Rupiah Melemah Capai Rp16.400, Menperin Pede Tak Ada PHK Industri
- Kemenperin
Jakarta – Nilai tukar rupiah dalam beberapa waktu terakhir ini terus mengalami pelemahan. Rupiah bahkan pernah anjlok dengan hampir menyentuh level Rp 16.500 per dolar AS.
Adapun dalam penutupan perdagangan sore ini rupiah berada di level Rp 16.431 per dolar AS.
Lantas, dari pelemahan rupiah ini apakah akan mendorong Pemutusan Hubungan Kerja (PHK) di industri tekstil?
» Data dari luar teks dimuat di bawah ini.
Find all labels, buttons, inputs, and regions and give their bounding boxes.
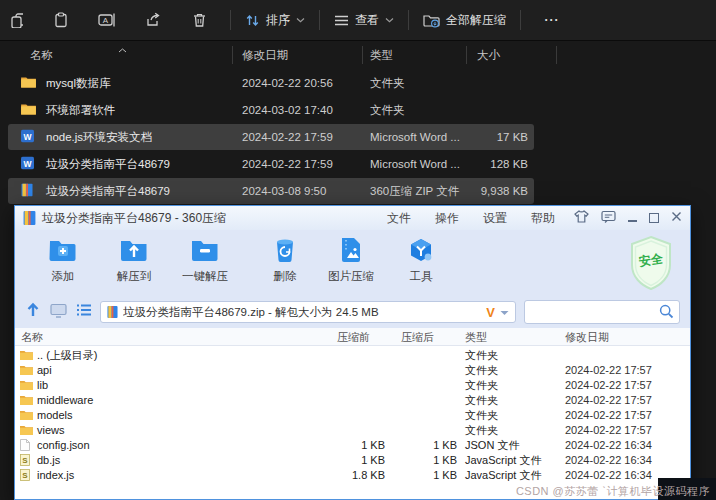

Merespons itu, Menteri Perindustrian, Agus Gumiwang Kartasasmita mengatakan dia optimis industri manufaktur tetap kuat. Sebab menurutnya, industri ini memiliki ketahanan yang tinggi.
"Terkait dengan pelemahan rupiah, industri atau manufaktur resilience pada dasarnya seperti itu. Memang ada tantangan tapi saya kira ketahanan kita tetap tinggi," kata Agus di Kompleks Istana Kepresidenan, Jakarta, Senin, 24 Juni 2024.
Dia pun menjawab soal industri tekstil PT Sri Rejeki Isman Tbk (Sritex) terancam bangkrut. Agus bilang berkaitan dengan itu, Kemenperin akan mempelajari apa penyebabnya.
"Itu harus kita pelajari mengapa bangkrut. Kita mesti lihat model bisnisnya seperti apa di Sritex Group itu. Apakah bangkrutnya murni karena tekstil, apakah ada masalah-masalah yang dihadapi pusat," ujarnya.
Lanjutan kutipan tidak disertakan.